2000 4x2 F150 XLT Reg. Cab LWB- 5.4L, Tow Pkg, 3.55LS, CD player,Remote Keyless Entry, Sliding back glass, Special Appearance Pkg., tinted windows, Line-X bedliner, and Prime #155 wheels.

http://members.visualcities.com/NoMo

jarrettruelz88 03-22-2000 08:12 PM

OLE BLUE,
I just did a swap from 3.55s to 4.10s in my 99 F150 4x4. The change was awesome to say the least.

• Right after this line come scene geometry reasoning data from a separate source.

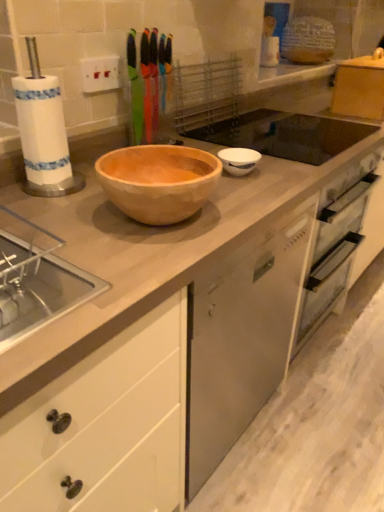 Question: Considering the positions of black glass sink at upper center and white glossy bowl at center in the image, is black glass sink at upper center taller or shorter than white glossy bowl at center?

Choices:
 (A) tall
 (B) short

Answer: (B)

Question: From the image's perspective, is black glass sink at upper center located above or below white glossy bowl at center?

Choices:
 (A) below
 (B) above

Answer: (B)

Question: Is point (235, 136) positioned closer to the camera than point (241, 156)?

Choices:
 (A) closer
 (B) farther

Answer: (B)

Question: Is white glossy bowl at center spatially inside black glass sink at upper center, or outside of it?

Choices:
 (A) outside
 (B) inside

Answer: (A)

Question: From their relative heights in the image, would you say white glossy bowl at center is taller or shorter than black glass sink at upper center?

Choices:
 (A) tall
 (B) short

Answer: (A)

Question: From a real-world perspective, is white glossy bowl at center positioned above or below black glass sink at upper center?

Choices:
 (A) below
 (B) above

Answer: (B)

Question: From the image's perspective, relative to black glass sink at upper center, is white glossy bowl at center above or below?

Choices:
 (A) below
 (B) above

Answer: (A)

The shop you talked to obviously had no idea what they were talking about because the 8.8" axles do not have a carrier split at any ratio.These diffs use the same carrier for all ratios,so a new carrier is not needed.
My truck has the 8.8 front and rear which may or may not be the same as yours.Total cost for my install was about$1400.00.This included both front and rear ring and pinions,master install kits,6 quarts of Amsoil synthetic gear lube,a bottle of Ford friction modifier,and a Superchip custom burned to recalibrate my speedometer.When you shop for your gears be sure to buy a quality product. I went with Precision Gears as that is what was recommended to me by the machine shop that did my install.There are several brands that are much cheaper but as I'm sure you know,you get what you pay for.
Hope this helps. Let me know if you need more info.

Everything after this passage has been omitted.